The calibration follows a divide-and-conquer strategy. Single-altitude calibration is performed first, followed by merging ground and aerial cameras using human-verified cross-altitude sets, and finally aligning buildings to a campus-wide system. This avoids doppelganger matching caused by repetitive windows or symmetrical facades that would occur if all images were blindly fed into exhaustive SfM software.

Key Designs¶

1. Multi-altitude Panoramic Temporal Collection: This integrates ground, panoramic, and aerial views into one dataset. Ground iPhone/panorama videos capture facade details (windows, doors, grass, glass, rocks), while drones at 60m/100m/120m provide roofs and large-scale structures. Multi-season/day-night coverage ensures scene appearance is not a static texture but represents real temporal variation.

2. Semi-automatic Scene Graph Calibration: Large-scale building images suffer from "doppelganger" errors (matching visually similar but physically distinct locations). The dataset is represented as a scene graph \(G=(I,P)\). Aerial graphs use exhaustive matching due to lower ambiguity. For ground images, the paper splits multi-appearance sequences into \(I_i^x\). Within-sequence matching is restricted to \(|i-j|\leq 10\). Between-sequence matching uses manual "front/back" building buckets to avoid cross-facade errors: \(P^{x,y}_{between}=\{(I_i^x,I_j^y)|i\in S^x_{front},j\in S^y_{front}\}\cup\{(I_i^x,I_j^y)|i\in S^x_{back},j\in S^y_{back}\}\).

3. Transition Drone Sequences for Cross-altitude Connection: The baseline between ground and 120m aerial views is too large for direct matching. ULTRA-360 includes ascending videos (0m to 60m). These transition sequences bridge the gap, preventing cross-altitude calibration from relying on extreme baseline matching.

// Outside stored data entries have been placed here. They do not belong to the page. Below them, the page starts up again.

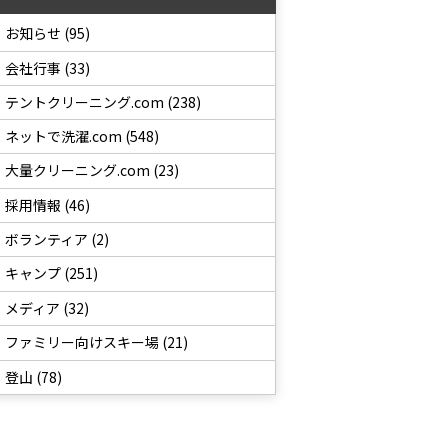
お知らせ (95)
会社行事 (33)
テントクリーニング.com (238)
ネットで洗濯.com (548)
大量クリーニング.com (23)
採用情報 (46)
ボランティア (2)
キャンプ (251)
メディア (32)
ファミリー向けスキー場 (21)
登山 (78)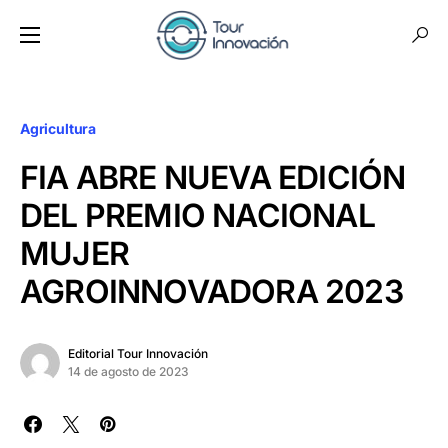
Agricultura
FIA ABRE NUEVA EDICIÓN
DEL PREMIO NACIONAL
MUJER
AGROINNOVADORA 2023
Editorial Tour Innovación
14 de agosto de 2023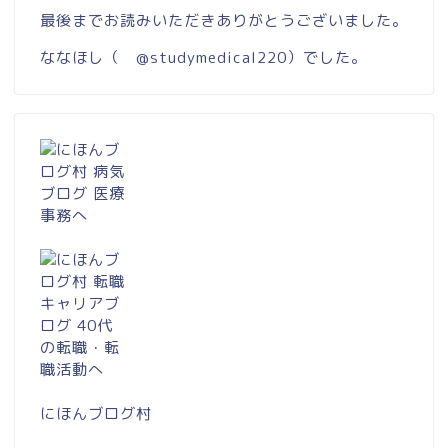
最後までお読みいただきありがとうございました。
ななほし（
@studymedical220
）でした。
にほんブログ村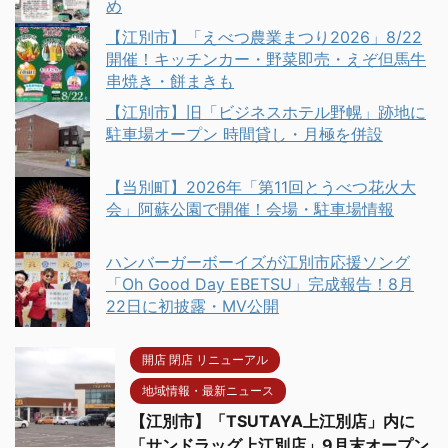
め
【江別市】「えべつ農業まつり2026」8/22
開催！キッチンカー・野菜即売・えぞ但馬牛
串焼き・餅まきも
【江別市】旧「ビジネスホテル野幌」跡地に
駐車場オープン 時間貸し・月極を併設
【当別町】2026年「第11回とうべつ花火大
会」阿蘇公園で開催！会場・駐車場情報
ハンバーガーボーイズが江別市応援ソング
「Oh Good Day EBETSU」完成報告！8月
22日に初披露・MV公開
開店 閉店 リニューアル
地域情報・最新ニュース
【江別市】「TSUTAYA上江別店」内に
「サンドラッグ上江別店」9月末オープン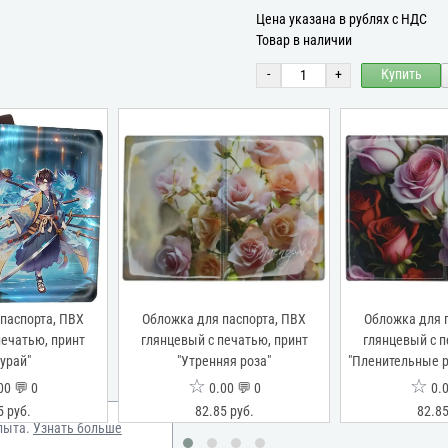
Цена указана в рублях с НДС
Товар в наличии
-
+
Купить
паспорта, ПВХ
Обложка для паспорта, ПВХ
Обложка для 
печатью, принт
глянцевый с печатью, принт
глянцевый с п
урай"
"Утренняя роза"
"Пленительные р
☆
☆
00 💬 0
0.00 💬 0
0.0
5 руб.
82.85 руб.
82.85
пыта.
Узнать больше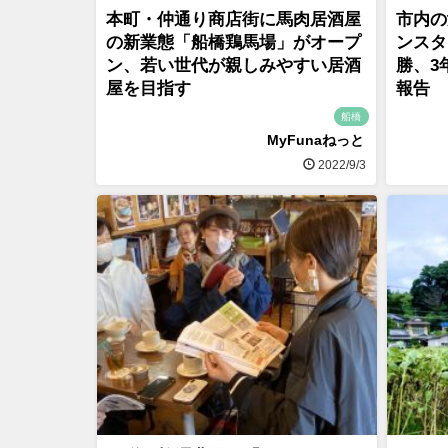
本町・仲通り商店街に馬肉居酒屋
市内の
の新業態「船橋鶏馬場」がオープ
ンスタ
ン、若い世代が親しみやすい居酒
勝、3
屋を目指す
報告
船橋
MyFunaねっと
2022/9/3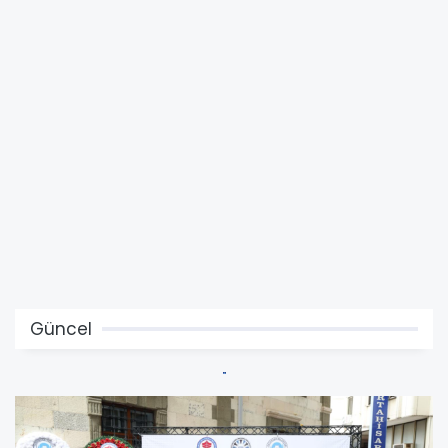
Güncel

4. Coordinate Alignment via Position and Rotation Points: SfM yields arbitrary scales and orientations. Procrustes alignment often focuses on camera centers: \(s^*,r^*,t^*=\arg\min_{s,r,t}\sum_i\|s(rp_X^i+t)-p_Y^i\|^2\). This may align positions but leave rotations skewed. The authors project three "rotation points" \(P^i_{rot}=P^i_{pos}+s_XR^{i,X}\) for each camera. The optimization penalizes both center and rotation point errors, crucial for merging multiple calibration blocks.

Key Experimental Results¶

Main Results¶

Cross-altitude matching experiments reveal that many feed-forward methods fail under large baseline shifts. RoMa-based series show better recall but require filtering to suppress false positives.

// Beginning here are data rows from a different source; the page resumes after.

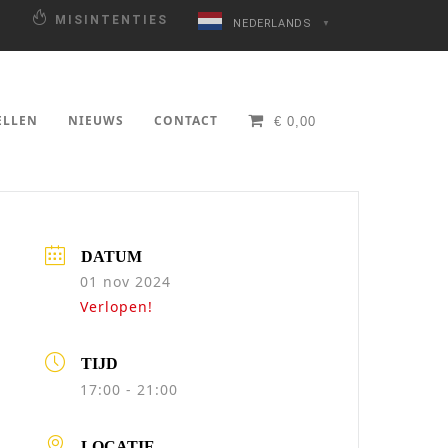
N
MISINTENTIES
NEDERLANDS
▼
ELLEN
NIEUWS
CONTACT
€
0,00
DATUM
01 nov 2024
Verlopen!
TIJD
17:00 - 21:00
LOCATIE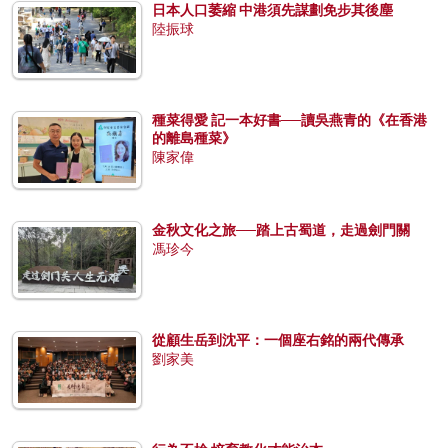
日本人口萎縮 中港須先謀劃免步其後塵
陸振球
種菜得愛 記一本好書──讀吳燕青的《在香港
的離島種菜》
陳家偉
金秋文化之旅──踏上古蜀道，走過劍門關
馮珍今
從顧生岳到沈平：一個座右銘的兩代傳承
劉家美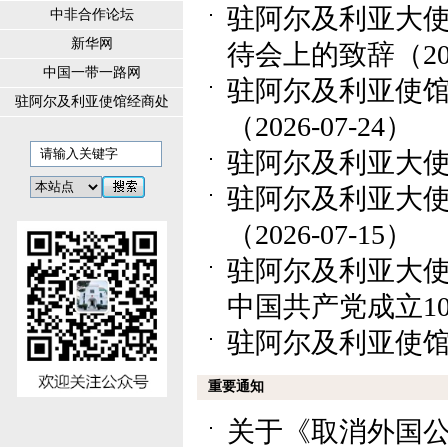
驻阿尔及利亚大使
中非合作论坛
新华网
待会上的致辞（2026
中国一带一路网
驻阿尔及利亚使馆
驻阿尔及利亚使馆经商处
（2026-07-24）
驻阿尔及利亚大使董
驻阿尔及利亚大
（2026-07-15）
驻阿尔及利亚大
中国共产党成立105
驻阿尔及利亚使馆召
重要通知
关于《取消外国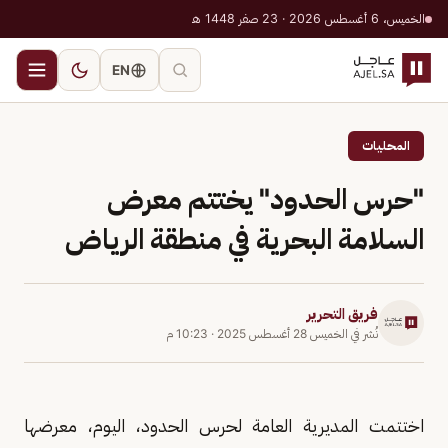
الخميس، 6 أغسطس 2026 · 23 صفر 1448 هـ
EN
المحليات
"حرس الحدود" يختتم معرض
السلامة البحرية في منطقة الرياض
فريق التحرير
نُشر في
الخميس 28 أغسطس 2025
·
10:23 م
اختتمت المديرية العامة لحرس الحدود، اليوم، معرضها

Method	Building #10	#24	#34	#49	#54	Observation
SIFT	0	0	0	0	0	Fails under cross-altitude changes
SP+SG	0	0	0	0	0	Conservative, high specificity, low recall
RoMa	0.0854	0.0023	0.0036	0	0.1388	Some recall, but unstable/false positives
SP+RoMa	0.3738	0	0	0	0.5966	Improved via SuperPoint filtering
DaD+RoMa	0.6941	0.8000	0.7915	0.7440	0.6380	Overall best, still fails on some buildings

Ablation Study¶

Multi-altitude reconstruction results show that simply merging ground and aerial data does not guarantee better performance. Hierarchical/LOD methods like Octree-GS and Scaffold-GS are more stable.

Training Config	Splatfacto-W Gaussians	CityGS V2 Gaussians	Octree-GS Gaussians	EVER Gaussians	Description
Ground (G)	340,244	569,325	3,191,058	535,701	Dense facade coverage
Aerial (A)	630,093	287,026	527,991	70,738	Large structure coverage
G + A	309,018	241,688	2,230,053	262,366	Fewer Gaussians, suggesting densification issues

Key Findings¶

Matcher Sensitivity: Foundation-model dense matchers (e.g., RoMa) are valuable but require robust false-positive filtering to handle repetitive building textures.
Densification Instability: Joint training often results in fewer Gaussians than single-altitude training, suggesting current densification rules struggle with conflicting gradients from ground and sky views.
Appearance Entanglement: Per-image appearance embeddings often encode view direction. ULTRA-360 exposes this by testing on the same appearance from different altitudes; using time embeddings is more robust for zero-shot NVS.
Artifacts: Ground-only reconstruction results in "sky floaters" when viewed from above. Methods with background modeling or implicit sky models alleviate this.

Highlights & Insights¶

The primary contribution is "dataset design as research." It intentionally combines cross-altitude, 360 views, cross-season appearance, and repetitive textures to expose pipeline weaknesses.
The use of transition drone sequences is a practical data-level solution for the extreme baseline problem between ground and air.
The paper is transparent about the limitations of automation, showing that "perfect" automatic calibration for repetitive structures is still unsolved.
It highlights that appearance modeling should be conditioned on time or global states rather than test-image embeddings to ensure true 3D consistency in the wild.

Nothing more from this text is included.